2019-07-17 Thread Bruno Haible
Bernhard Voelker wrote:
> In GNU coreutils, we now get this warning during bootstrap:
> 
>   Notice from module diacrit:
> This module is deprecated. Use the module 
> 'uninorm/canonical-decomposition' instead.
> 
> And indeed, the 'diacrit' module is still in use by 1 source:
> 
>   $ GIT_PAGER= git grep -En 'todiac|tobase'
>   src/ptx.c:1053:  diacritic = todiac (character);
>   src/ptx.c:1056:  base = tobase (character);
>   src/ptx.c:1338:edited_flag[character] = todiac (character) != 0;

Indeed, 'ptx' does not yet support multibyte locales.

$ echo "Böse Bübchen" | ptx -
   Böse Bübchen
   Böse   Bübchen
   Böse Bü   bchen
 Bö   se Bübchen

It looks even weirder with Greek input:

$ echo "Το τέλος του Ψυχρού Πολέμου και η διάλυση της Σοβιετικής Ένωσης άφησαν 
τις Ηνωμένες Πολιτείες για ένα διάστημα ως τη μόνη υπερδύναμη." | ptx -

(No output at all!)

Bruno


Re: diacrit: mark deprecated

2019-07-17 Thread Bernhard Voelker
[adding coreutils: discussion at
 https://lists.gnu.org/r/bug-gnulib/2019-01/msg00116.html ]

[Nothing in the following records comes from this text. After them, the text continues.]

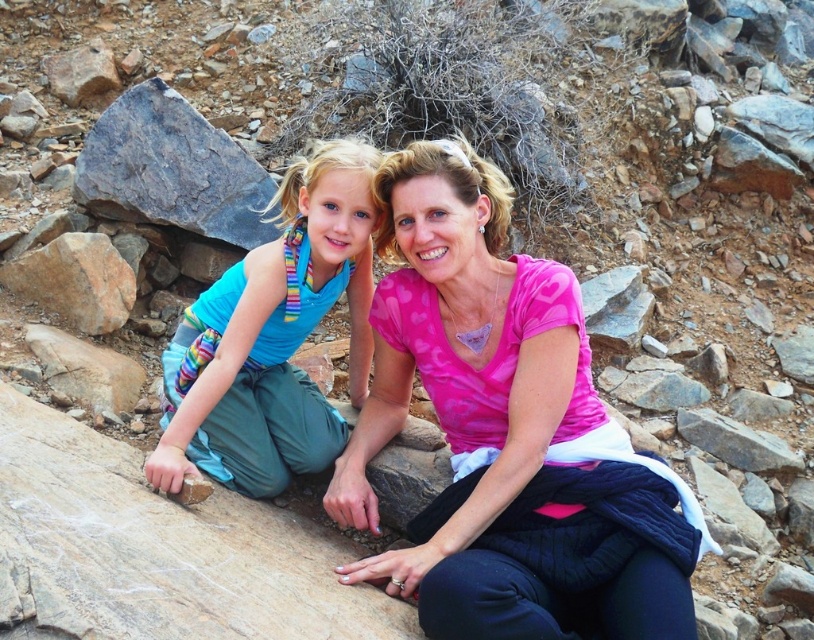 You are a photographer trying to capture both the pink fabric at center and the gray rough boulder at upper left in a single frame. Based on their sizes, which object should you focus on to ensure both fit in the shot?

The pink fabric at center is bigger than the gray rough boulder at upper left. To ensure both fit in the shot, focus on the pink fabric at center since it occupies more space, allowing the smaller gray rough boulder at upper left to be included as well.

You are standing in front of the two fabrics in the center of the image. The pink fabric at center is to the right of the blue fabric at center. Which fabric is positioned closer to your right side?

The pink fabric at center is positioned to the right of the blue fabric at center, so the pink fabric at center is closer to your right side. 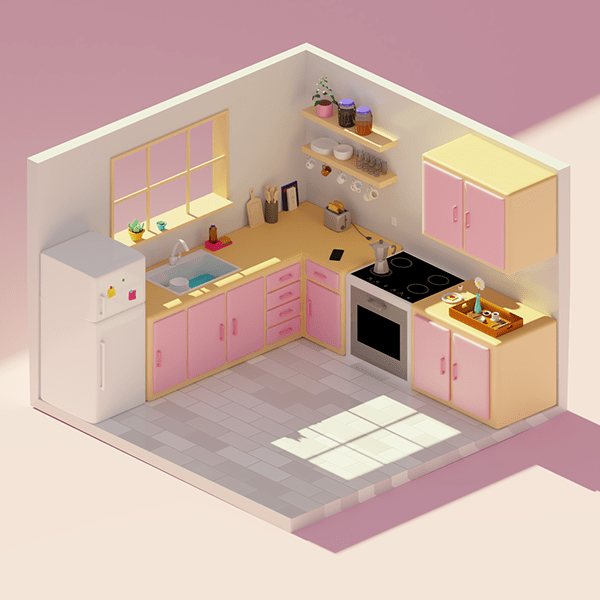 This screenshot has height=600, width=600. Find the location of `refrigerator door`. refrigerator door is located at coordinates 113,359. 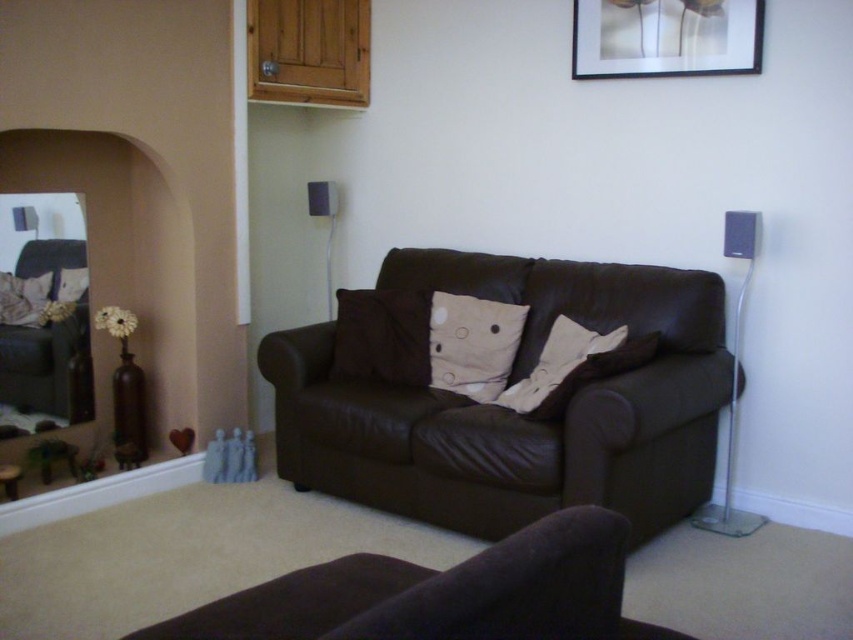 Is point (677, 486) closer to camera compared to point (730, 237)?

Yes, it is.

Consider the image. Is brown leather couch at center in front of black plastic speaker at right?

Yes, brown leather couch at center is in front of black plastic speaker at right.

Is point (585, 410) farther from camera compared to point (730, 243)?

No, (585, 410) is in front of (730, 243).

Where is `brown leather couch at center`? brown leather couch at center is located at coordinates (511, 410).

From the picture: Is suede-like brown armchair at lower center above beige cotton pillow at center?

Actually, suede-like brown armchair at lower center is below beige cotton pillow at center.

Consider the image. Can you confirm if suede-like brown armchair at lower center is positioned to the left of beige cotton pillow at center?

Incorrect, suede-like brown armchair at lower center is not on the left side of beige cotton pillow at center.

This screenshot has height=640, width=853. In order to click on suede-like brown armchair at lower center in this screenshot , I will do `click(437, 593)`.

Looking at this image, does suede-like brown pillow at center have a greater height compared to white cotton pillow at upper left?

Correct, suede-like brown pillow at center is much taller as white cotton pillow at upper left.

Who is positioned more to the left, suede-like brown pillow at center or white cotton pillow at upper left?

white cotton pillow at upper left is more to the left.

Is point (373, 308) closer to viewer compared to point (70, 285)?

Yes, it is.

Image resolution: width=853 pixels, height=640 pixels. In order to click on suede-like brown pillow at center in this screenshot , I will do `click(381, 337)`.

On 1/21/19 6:01 AM, Jim Meyering wrote:
> On Sun, Jan 20, 2019 at 5:11 PM Bruno Haible  wrote:
>> Hi Jim,
>>
>> You are listed as the maintainer of the 'diacrit' module. It doubt anyone is
>> still using this module, because it assumes an 8-bit character set, whereas
>> most systems have switched to UTF-8 10 to 18 years ago. Do you agree to mark
>> it deprecated?
> 
> Hi Bruno, that's fine with me.
> Thanks

In GNU coreutils, we now get this warning during bootstrap:

  Notice from module diacrit:
This module is deprecated. Use the module 'uninorm/canonical-decomposition' 
instead.

And indeed, the 'diacrit' module is still in use by 1 source:

  $ GIT_PAGER= git grep -En 'todiac|tobase'
  src/ptx.c:1053:  diacritic = todiac (character);
  src/ptx.c:1056:  base = tobase (character);
  src/ptx.c:1338:edited_flag[character] = todiac (character) != 0;

Have a nice day,
Berny